Relaxation is a good way of releasing the tension from the body and, if practised regularly, can help to reduce the background level of tension producing a more relaxed frame of mind. To start your relaxation, choose a comfortable position in which your whole body is supported, including your head and feet. This may be lying on a bed or the floor on your back or side with one or two pillows to support the head and knees, or on an armchair with a high back and a small cushion to support your head comfortably. This method of relaxation is ‘physiological’, i.e. it works the way your body works. All muscles work in paired groups, so that when you bend your elbow you are using the flexor muscles on the front of your arm; at the same time the extensor muscles on the back of your arm have to relax to allow the movement to happen. We can use this fact to produce relaxation by purposely moving the tense parts of the body in the opposite direction to the tension; when the movement is stopped the whole area will become relaxed. Each part of the body is moved in turn so that the whole body relaxes and the tension is removed. Once you have achieved a relaxed body, allow your thoughts to dwell on some pleasant thought pattern that causes no anxiety. This may be daydreaming about a pleasant experience from the past or imagining you are strolling in a beautiful garden on a lovely sunny day enjoying the sights and sounds and scents around you.


Press your shoulders down towards your hips as firmly as you can. STOP. Feel that your shoulders are further away from your ears than when you started.

Open your elbows out. STOP. Feel that your arms are resting loose and heavy at your sides.

Stretch your fingers and thumbs as long as you can. STOP. Feel that your hands are resting loosely on the ends of your arms


Separate your thighs a little apart from each other. STOP. Feel that your thighs are resting comfortably supported on the surface underneath.

Wriggle your knees until you find a comfortable shape for them. STOP. Feel how comfortable your knees are.

Pull your toes up towards your face. STOP. Feel that your feet are resting loosely on the ends of your legs.


Press your body into the supporting surface. STOP. Feel that your body is supported from the hips all the way up to your shoulders.

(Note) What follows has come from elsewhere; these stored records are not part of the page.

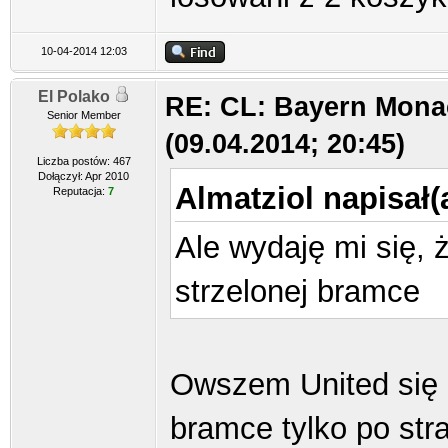
10-04-2014 12:03
El Polako
RE: CL: Bayern Mona
Senior Member
(09.04.2014; 20:45)
Liczba postów: 467
Dołączył: Apr 2010
Almatziol napisał(
Reputacja:
7
Ale wydaję mi się, ż
strzelonej bramce
Owszem United się od
bramce tylko po str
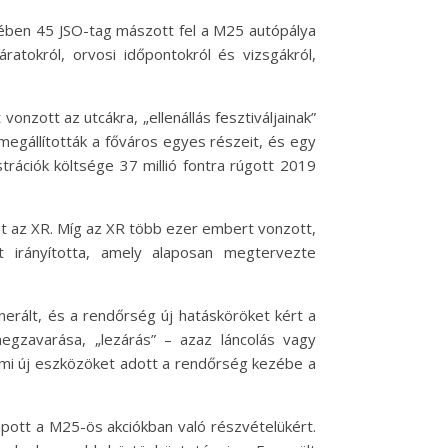
rében 45 JSO-tag mászott fel a M25 autópálya
atokról, orvosi időpontokról és vizsgákról,
onzott az utcákra, „ellenállás fesztiváljainak”
megállították a főváros egyes részeit, és egy
rációk költsége 37 millió fontra rúgott 2019
int az XR. Míg az XR több ezer embert vonzott,
at irányította, amely alaposan megtervezte
generált, és a rendőrség új hatásköröket kért a
egzavarása, „lezárás” – azaz láncolás vagy
 ami új eszközöket adott a rendőrség kezébe a
apott a M25-ös akciókban való részvételükért.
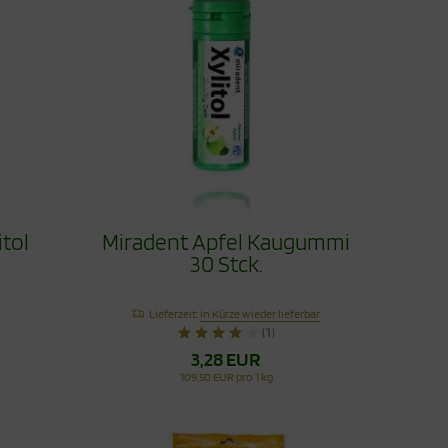
itol
Miradent Apfel Kaugummi
30 Stck.
Lieferzeit:
in Kürze wieder lieferbar
(1)
3,28 EUR
109,50 EUR pro 1 kg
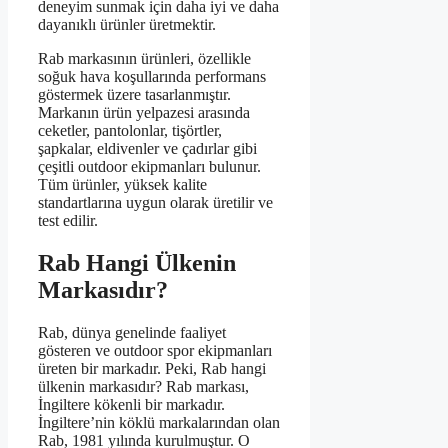
deneyim sunmak için daha iyi ve daha
dayanıklı ürünler üretmektir.
Rab markasının ürünleri, özellikle
soğuk hava koşullarında performans
göstermek üzere tasarlanmıştır.
Markanın ürün yelpazesi arasında
ceketler, pantolonlar, tişörtler,
şapkalar, eldivenler ve çadırlar gibi
çeşitli outdoor ekipmanları bulunur.
Tüm ürünler, yüksek kalite
standartlarına uygun olarak üretilir ve
test edilir.
Rab Hangi Ülkenin
Markasıdır?
Rab, dünya genelinde faaliyet
gösteren ve outdoor spor ekipmanları
üreten bir markadır. Peki, Rab hangi
ülkenin markasıdır? Rab markası,
İngiltere kökenli bir markadır.
İngiltere’nin köklü markalarından olan
Rab, 1981 yılında kurulmuştur. O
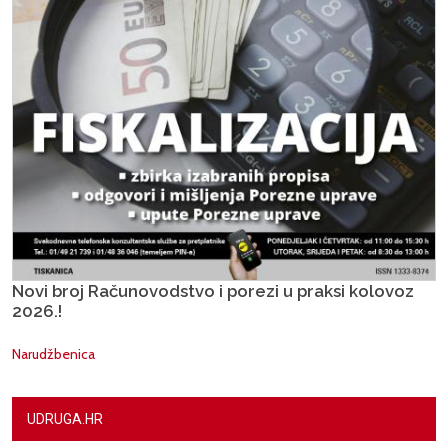
Novi broj Računovodstvo i porezi u praksi kolovoz
2026.!
Narudžbenica
UDRUGA.HR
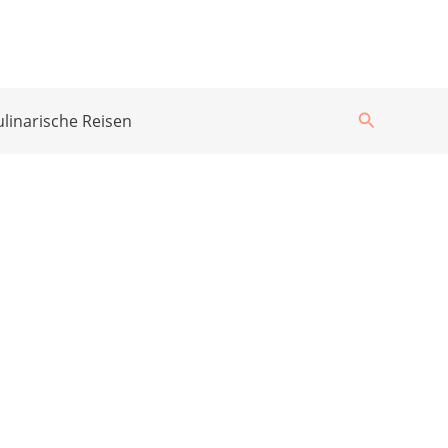
Suchen
ulinarische Reisen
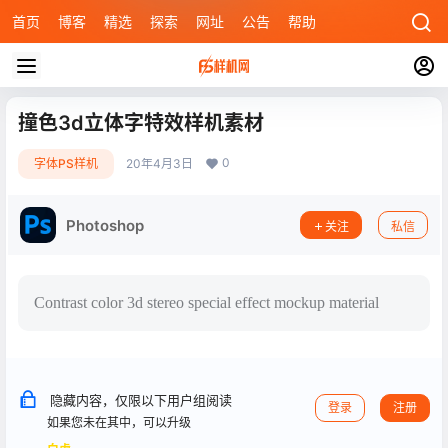
首页
博客
精选
探索
网址
公告
帮助
撞色3d立体字特效样机素材
0
字体PS样机
20年4月3日
Photoshop
关注
私信
Contrast color 3d stereo special effect mockup material
隐藏内容，仅限以下用户组阅读
登录
注册
如果您未在其中，可以升级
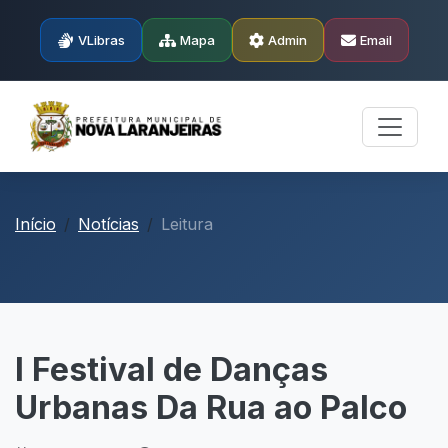
VLibras
Mapa
Admin
Email
Início
Notícias
Leitura
I Festival de Danças
Urbanas Da Rua ao Palco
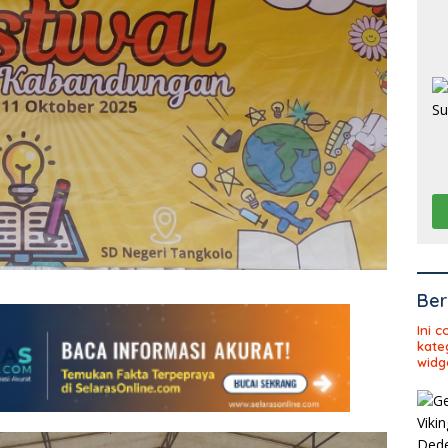
Ber
Ini 
kate
widg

Press your head against the support. STOP. Feel that your head is comfortably supported, you are not doing anything to keep it there.

Take two very long, slow, smooth breaths, in through the nose, out through the mouth.


Keeping your lips gently together, allow your chin to drop down away from the upper jaw. STOP. Feel that your jaw is loose with a small gap between the teeth.

If your tongue is stuck to the roof of your mouth, bring it down so that it lies in the centre of your mouth. STOP. Feel that your tongue is loose just behind your teeth.

Close your eyes gently. STOP. Enjoy the darkness.

Without moving anything else, smooth the skin of your forehead from the eyebrows up towards the top of your head. STOP. Feel that even the scalp on top of your head is loose and comfortable.

Now start thinking your beautiful, peaceful thoughts and keep relaxing for ten to twenty minutes to allow your body to recharge its batteries.

Practise daily and you will perfect the technique, then if a crisis arises you will have the means of coping with it already to hand. You can even use some of the movements as you go through the day to get rid of tension wherever you notice it.